MEET YVAN BOZZONETTI:

Photo by Chrissie de Rivaz
He’s a Postal Worker, an amateur physicist, an entrepreneur, (he has an investment opportunity for us!) and, as any Cryonet subscriber knows, a prolific poster to that forum. Yvan is an Immortalist Society member, and is planning on joining the Cryonics Institute.
I was born October 17, 1951 near Grenoble, in the southeastern part of France. As a youth, I was in poor health, so my studies were rather chaotic. Using evening courses, I managed to get two years University (official) education. I work in Paris for the French postal service. I am single. The only advantage in my work is that I can incur some debts and buy some real estate properties. I rent them and when, next year the loans will be fully repaid I'll be able to live without work.
When in Grigny, near Paris, my main hobby is reading science papers, mostly from the ArXiv server. When I can get some free time, I go back to Romans in southeast France where I have a large dusty garage full of strange tools: The biggest mirror polishing machine in the amateur astronomy world, able to work with 2 m (80") mirrors. A "pizza oven" able to cook glass plates 1 m in diameter at the critical transition temperature near 674 degree C.
Problems: The oven needs 12KW of electricity and the garage owner allows me only 3 KW. I don’t have the room to test a large mirror nor the money to buy the raw glass disk ($200,000 apiece). I have another polishing machine in the making for special materials (graphite) but I need a lathe to complete it. I have no room to put one here.
I plan on buying half an acre in an industrial area to move all that old dust to a larger building. Here I could build a large kiln to make my own 80" glass disks.
I could also use the pizza oven here to cast aluminum. I need 1,000 lbs pressure containers to test the high-pressure cryogenics hyperpolarized helium-3 technology.
I’m trying to interest a French lab working on He-3 Magnetic Resonance Imaging in the cryo version for high definition pictures (100nm). If all goes OK, a first brain scan at this resolution could be at hand 3 - 4 years from now.
At start, data processing may be a bottleneck. For the next system, using an intensity interferometer, I’ll start with light in the astronomy domain. I have been in communication with the head of the optical laboratory at The Laval University in Quebec. The next step is to use a phonon based system and have a brain scanner working at small molecule resolution., it could work with either: phaser (giga Hertz phonons) or saser (tera Hertz phonons) systems.

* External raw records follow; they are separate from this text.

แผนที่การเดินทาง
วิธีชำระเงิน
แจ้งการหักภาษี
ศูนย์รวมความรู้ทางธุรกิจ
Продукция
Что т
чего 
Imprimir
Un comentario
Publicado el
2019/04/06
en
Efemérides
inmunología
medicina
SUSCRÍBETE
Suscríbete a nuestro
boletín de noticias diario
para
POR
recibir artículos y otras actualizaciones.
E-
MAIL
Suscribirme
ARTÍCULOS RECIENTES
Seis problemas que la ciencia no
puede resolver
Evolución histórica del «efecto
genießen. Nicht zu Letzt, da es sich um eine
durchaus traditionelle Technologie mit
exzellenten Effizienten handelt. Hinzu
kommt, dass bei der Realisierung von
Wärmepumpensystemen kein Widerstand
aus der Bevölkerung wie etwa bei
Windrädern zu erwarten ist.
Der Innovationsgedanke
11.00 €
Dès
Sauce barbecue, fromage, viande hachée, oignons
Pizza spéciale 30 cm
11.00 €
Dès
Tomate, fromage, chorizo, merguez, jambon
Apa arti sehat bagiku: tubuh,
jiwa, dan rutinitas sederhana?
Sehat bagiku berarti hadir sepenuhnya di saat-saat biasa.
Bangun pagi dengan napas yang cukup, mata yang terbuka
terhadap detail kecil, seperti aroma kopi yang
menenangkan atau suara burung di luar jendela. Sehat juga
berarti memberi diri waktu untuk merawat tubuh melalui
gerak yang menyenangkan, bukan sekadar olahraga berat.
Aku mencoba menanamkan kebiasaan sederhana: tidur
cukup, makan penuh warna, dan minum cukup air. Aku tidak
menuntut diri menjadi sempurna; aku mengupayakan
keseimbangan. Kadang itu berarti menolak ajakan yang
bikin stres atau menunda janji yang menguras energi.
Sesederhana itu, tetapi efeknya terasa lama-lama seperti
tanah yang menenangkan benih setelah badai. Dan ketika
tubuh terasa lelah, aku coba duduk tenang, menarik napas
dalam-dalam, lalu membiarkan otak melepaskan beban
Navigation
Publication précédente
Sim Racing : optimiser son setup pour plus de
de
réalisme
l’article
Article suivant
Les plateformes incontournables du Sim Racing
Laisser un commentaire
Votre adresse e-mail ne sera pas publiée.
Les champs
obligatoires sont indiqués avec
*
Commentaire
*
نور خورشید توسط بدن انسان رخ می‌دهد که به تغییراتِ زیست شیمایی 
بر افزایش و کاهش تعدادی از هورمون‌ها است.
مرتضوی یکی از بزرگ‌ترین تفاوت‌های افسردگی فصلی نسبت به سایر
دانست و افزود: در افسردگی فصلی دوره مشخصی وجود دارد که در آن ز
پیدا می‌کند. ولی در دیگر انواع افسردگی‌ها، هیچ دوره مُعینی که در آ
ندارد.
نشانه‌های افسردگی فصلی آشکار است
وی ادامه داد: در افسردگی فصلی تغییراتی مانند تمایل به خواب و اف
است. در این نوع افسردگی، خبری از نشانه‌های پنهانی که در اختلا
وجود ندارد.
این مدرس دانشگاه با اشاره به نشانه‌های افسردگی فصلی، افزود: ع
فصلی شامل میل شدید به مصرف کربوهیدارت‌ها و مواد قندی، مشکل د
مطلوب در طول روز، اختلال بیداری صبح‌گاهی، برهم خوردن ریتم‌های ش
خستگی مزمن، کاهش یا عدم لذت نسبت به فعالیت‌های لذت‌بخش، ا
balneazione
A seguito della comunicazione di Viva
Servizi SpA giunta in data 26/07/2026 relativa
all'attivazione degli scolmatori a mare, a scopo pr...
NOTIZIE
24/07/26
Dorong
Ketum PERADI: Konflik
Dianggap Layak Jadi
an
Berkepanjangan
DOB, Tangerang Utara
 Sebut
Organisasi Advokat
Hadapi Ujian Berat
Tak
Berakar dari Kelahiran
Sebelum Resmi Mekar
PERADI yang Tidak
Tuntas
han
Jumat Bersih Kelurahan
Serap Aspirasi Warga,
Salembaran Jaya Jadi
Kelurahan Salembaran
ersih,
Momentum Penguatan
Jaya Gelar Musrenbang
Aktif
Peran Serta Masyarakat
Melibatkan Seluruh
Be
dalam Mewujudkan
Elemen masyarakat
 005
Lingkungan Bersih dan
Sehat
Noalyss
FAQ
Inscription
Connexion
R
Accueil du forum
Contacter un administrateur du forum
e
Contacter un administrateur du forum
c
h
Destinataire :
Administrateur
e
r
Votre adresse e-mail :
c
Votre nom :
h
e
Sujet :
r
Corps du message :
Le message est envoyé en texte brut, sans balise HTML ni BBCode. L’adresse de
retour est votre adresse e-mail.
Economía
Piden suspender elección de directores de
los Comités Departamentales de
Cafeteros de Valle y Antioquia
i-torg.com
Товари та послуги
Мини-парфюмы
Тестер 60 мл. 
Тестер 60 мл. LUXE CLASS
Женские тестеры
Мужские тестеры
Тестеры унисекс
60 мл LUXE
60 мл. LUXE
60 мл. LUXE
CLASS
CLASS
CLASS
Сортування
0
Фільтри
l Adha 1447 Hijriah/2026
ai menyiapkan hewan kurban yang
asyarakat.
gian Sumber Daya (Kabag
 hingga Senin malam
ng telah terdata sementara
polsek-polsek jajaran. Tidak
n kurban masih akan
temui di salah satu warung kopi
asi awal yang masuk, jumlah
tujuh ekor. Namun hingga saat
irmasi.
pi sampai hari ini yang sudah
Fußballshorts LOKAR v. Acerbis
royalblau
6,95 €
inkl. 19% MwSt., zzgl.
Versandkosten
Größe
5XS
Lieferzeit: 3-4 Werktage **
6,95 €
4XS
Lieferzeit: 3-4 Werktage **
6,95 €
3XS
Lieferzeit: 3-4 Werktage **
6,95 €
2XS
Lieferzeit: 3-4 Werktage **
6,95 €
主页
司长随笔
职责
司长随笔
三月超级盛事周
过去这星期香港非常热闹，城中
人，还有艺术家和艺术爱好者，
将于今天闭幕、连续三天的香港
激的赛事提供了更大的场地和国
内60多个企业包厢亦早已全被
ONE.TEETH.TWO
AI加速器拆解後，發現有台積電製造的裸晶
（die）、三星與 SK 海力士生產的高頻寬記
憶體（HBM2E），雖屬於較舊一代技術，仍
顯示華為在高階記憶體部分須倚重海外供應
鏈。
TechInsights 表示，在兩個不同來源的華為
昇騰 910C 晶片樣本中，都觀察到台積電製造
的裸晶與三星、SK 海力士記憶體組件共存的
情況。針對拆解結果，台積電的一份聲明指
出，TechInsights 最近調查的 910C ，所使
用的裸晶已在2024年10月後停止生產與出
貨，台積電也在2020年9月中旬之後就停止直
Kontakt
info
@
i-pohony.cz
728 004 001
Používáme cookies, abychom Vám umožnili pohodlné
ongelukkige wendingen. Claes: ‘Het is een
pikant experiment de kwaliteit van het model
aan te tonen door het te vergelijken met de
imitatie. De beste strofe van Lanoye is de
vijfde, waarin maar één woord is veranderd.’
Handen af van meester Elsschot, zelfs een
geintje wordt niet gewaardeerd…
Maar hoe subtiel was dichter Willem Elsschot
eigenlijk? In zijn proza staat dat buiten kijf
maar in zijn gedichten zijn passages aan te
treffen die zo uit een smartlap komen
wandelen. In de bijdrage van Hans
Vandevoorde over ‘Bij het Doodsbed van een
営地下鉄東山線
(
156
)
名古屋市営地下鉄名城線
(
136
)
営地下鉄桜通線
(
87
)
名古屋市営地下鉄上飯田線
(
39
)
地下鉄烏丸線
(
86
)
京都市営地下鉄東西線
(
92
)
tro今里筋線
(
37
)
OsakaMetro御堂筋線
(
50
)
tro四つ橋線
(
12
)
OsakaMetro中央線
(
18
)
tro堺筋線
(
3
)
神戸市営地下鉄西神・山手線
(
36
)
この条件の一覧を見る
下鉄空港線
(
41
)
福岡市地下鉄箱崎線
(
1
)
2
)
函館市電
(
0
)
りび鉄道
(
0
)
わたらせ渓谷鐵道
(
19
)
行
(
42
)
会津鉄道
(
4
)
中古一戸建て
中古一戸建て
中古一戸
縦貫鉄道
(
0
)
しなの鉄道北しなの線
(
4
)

I am interested in these technologies because they would both: allow
uploading and assess damage to be corrected by some repair system. 3 or 4 brain
scanners need to be built:
1/One using magnetic resonance imaging with
hyperpolarized helium-3 under pressure and low temperature. This system is slow,
cumbersome and has a limited resolution in the 100 nm range. It is the simplest
and only way we can derive in a short time scale the works under way in
different laboratories.
2/The use of phonons (sound quasi-particles)
allows a better resolution, down to the nanometer scale. Drawbacks are: Slow
system, low temperature, building back pictures with four-wave interferometry
(intensity interferometry). The electronics and software parts can be tested on
an astronomical instrument and so, the astronomical community can contribute to
the development project. The phonon part must be built
separately.
3/Using entanglement produced by a narrow space between
mirrors, an interferometer scanner could be built using microwaves. It would be
fast, work at room temperature... and produce enormous radiation damages.
Interesting to recover broken DNA from fossils and coal for example.
4/A
similar system, using X-rays with quantum non-demolition technology would solve
the radiation problem, this technology is 30 years from now with a vigorous
R&D program. Cost may be in the billions.
Well all of that has a cost, so I plan on buying an area near a railway station to build some underground park lots. They are in dire need here and can be sold $15,000 each. I hope to make 50 of them in the coming two years, maybe not alone, if someone is interested in that project. I'll build them from pre- fabricated concrete slabs made at the Romans site. (If you need money in the coming two years, there is room for more building work, the market is 500 - 700 lots, $800 to buy the land and $2,000 in building work/park lot. 400% return on 2.5 yrs).
As you see, I plan to cease to work...
How cryonics is seen in my environment: My mother’s attitude is "why not", but she is very dubious about the possibility to recover. My uncle is quite against it and firmly for cremation. For my friends or work mates, this is at best a crazy idea.
I have some contact from time to time with Mr. J. Saby, whose mother is a patient at CI. I think the cryonics attitude in France could be improved if some authorities in the official research establishment could support it. That is one more reason to make some links with MRI researchers. Given that the current French government has slashed the research budget by 30% this year (something not seen in the past sixty years), they are in dire need to find exterior funds, if not, 90% of French labs will be closed 2 years from now. May be the car park project came just in time...
Moving? If the current projects take-off, may be in some years I'll need a small flat somewhere in the US or Canada.